No saguão do Littré, encontraram um Shekhar mais disposto do que nunca a conversar. Mas Débora e Vilnius estavam com pressa. Queriam se retirar o quanto antes para o quarto. O hindu, implacável, começou a detê-los dizendo que lhe atazanava uma incômoda melancolia. Seu relógio de pulso tinha parado, dizia, e teria de esperar até o dia seguinte para trocar a bateria na Tempus Fugit, a relojoaria da rua Villarroel, a quatro passos do Littré. Nunca em sua vida, dizia Shekhar, seu relógio tinha parado, e queria transformar esse raro acontecimento em objeto de reflexão séria.

-Não, por favor! Reflexão séria! Somos artistas jovens, não deve nos maltratar- Débora implorou.

Era a primeira vez que Vilnius ouvia Débora falar de artistas jovens. E gostou muito daquilo. Não era, de fato, o que os dois eram? Para dizer a verdade, eram também artistas do desânimo, sem esquecer que eram, além disso, jovens com ligeiros e sempre passageiros problemas mentais. Problemas que se faziam presentes tanto nele como nela, na forma de rajadas.

Em Débora eram crises nervosas agudas e breves que vinham nos momentos mais imprevistos. Em Vilnius, infiltrações mentais paternas já declinantes, mas que vinham acontecendo desde que iniciara o período de luto. Mas sabiam exprimir criativamente esses problemas e inclusive viver deles, das pegadas interessantes que deixavam às vezes em suas mentes.

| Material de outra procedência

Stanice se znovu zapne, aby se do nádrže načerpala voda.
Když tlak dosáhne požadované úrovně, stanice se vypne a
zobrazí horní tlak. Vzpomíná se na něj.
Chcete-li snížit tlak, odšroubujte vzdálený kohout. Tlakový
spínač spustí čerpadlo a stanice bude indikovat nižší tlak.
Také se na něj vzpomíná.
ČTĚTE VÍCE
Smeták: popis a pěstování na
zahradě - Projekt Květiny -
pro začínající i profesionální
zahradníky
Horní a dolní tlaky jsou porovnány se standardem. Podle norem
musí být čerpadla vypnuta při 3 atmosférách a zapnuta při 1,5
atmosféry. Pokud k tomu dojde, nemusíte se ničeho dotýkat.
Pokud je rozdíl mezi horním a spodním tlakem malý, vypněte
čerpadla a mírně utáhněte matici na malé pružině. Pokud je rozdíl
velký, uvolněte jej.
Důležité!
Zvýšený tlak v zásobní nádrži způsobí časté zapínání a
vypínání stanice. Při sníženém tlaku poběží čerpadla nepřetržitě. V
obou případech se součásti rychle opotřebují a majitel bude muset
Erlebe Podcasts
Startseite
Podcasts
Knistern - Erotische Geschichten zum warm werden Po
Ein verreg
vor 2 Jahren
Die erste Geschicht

Além de jovens artistas da indolência, talvez fossem também, ou tivessem começado a ser, uma espécie de sociedade incipiente. Uma sociedade artística de dois, mas que não seria de estranhar se abrisse caminhos e não tardasse a crescer. Lembravam vagamente Marcel Duchamp, que ao longo da vida não fez muitas coisas, mas de vez em quando fez alguma. Em certa ocasião, construiu uma gota de cristal com ar de Paris e deu de presente a uns amigos de Nova York.

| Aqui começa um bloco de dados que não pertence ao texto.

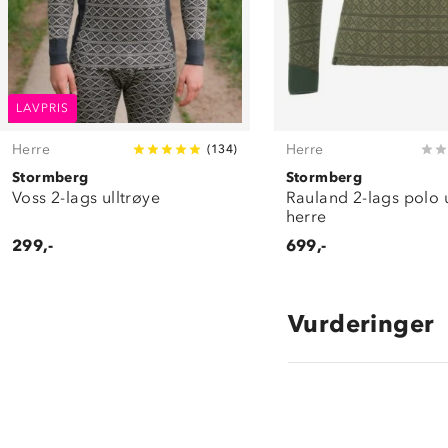
LAVPRIS
Herre
Herre
(
134
)
Stormberg
Stormberg
Voss 2-lags ulltrøye
Rauland 2-lags polo u
herre
299,-
699,-
Vurderinger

Ar de Paris, ele a intitulou.

"Como meus amigos tinham praticamente tudo, levei para eles 50 centímetros cúbicos de ar de Paris", Duchamp comentaria anos depois.

Vilnius e Débora tinham começado a ser uma sociedade que não se dedicava a nada de concreto, talvez porque desejasse evitar qualquer possibilidade de fracasso e talvez porque, além disso, fosse uma sociedade que se sentia atraída pelo infraleve, por todas aquelas coisas -pensemos num sabão que escorrega, por exemplo- que são, por um lado, tão indeterminadas e, por outro, tão específicas; são tudo ao mesmo tempo, como a própria vida.

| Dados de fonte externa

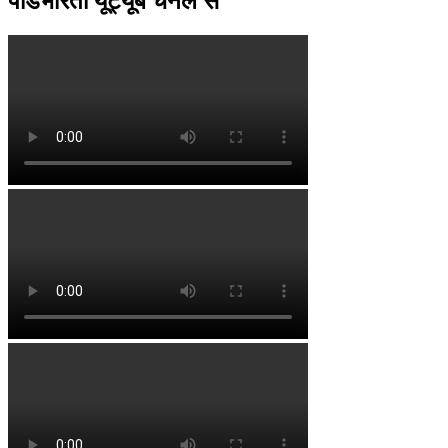
पॉडभारती यूट्यूब चैनल से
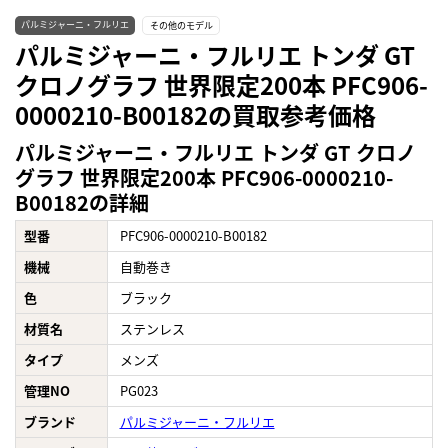
パルミジャーニ・フルリエ
その他のモデル
パルミジャーニ・フルリエ トンダ GT
クロノグラフ 世界限定200本 PFC906-
0000210-B00182の買取参考価格
パルミジャーニ・フルリエ トンダ GT クロノ
グラフ 世界限定200本 PFC906-0000210-
B00182の詳細
型番
PFC906-0000210-B00182
機械
自動巻き
色
ブラック
材質名
ステンレス
タイプ
メンズ
管理NO
PG023
ブランド
パルミジャーニ・フルリエ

Para eles, infraleve era o roçar de calças ao caminhar, um desenho a vapor de água, um bafejo no vidro da janela.

Enquanto Shekhar tentava refletir sobre os desproporcionais tragédia e mistério de seu relógio parado, Vilnius achou que Débora e ele, depois da passagem pela Bernat, não só podiam começar a se considerar uma sociedade infraleve, mas também que, em homenagem a Duchamp, essa sociedade podia se chamar Ar de Dylan, o que permitiria a ambos imaginar a si mesmos como uma gota de cristal que conteria a essência de sua época, o ar de seu tempo, do nosso, de um tempo ligado em arte ao mundo de Bob Dylan, criador esquivo e homem de tantos personagens e personalidades.

Nos dias seguintes, não faltariam aqueles que lhes perguntariam seguramente se de fato não faziam nada e se passavam o dia de braços cruzados. Quando perguntassem, eles responderiam em plano infraleve, como Duchamp: "Mais que voulez-vous?, je n'ai plus d'idées" (O que vocês querem? Não tenho mais ideias). Só que eles responderiam no plural e com energia própria:

-E o que você quer que a gente diga? Não temos ideias.

-Nenhuma?

-Ah, monsieur! Temos uma por dia. O suficiente para nós, que somos infraleves, ar do tempo, leve imensa paixão, ar de Dylan.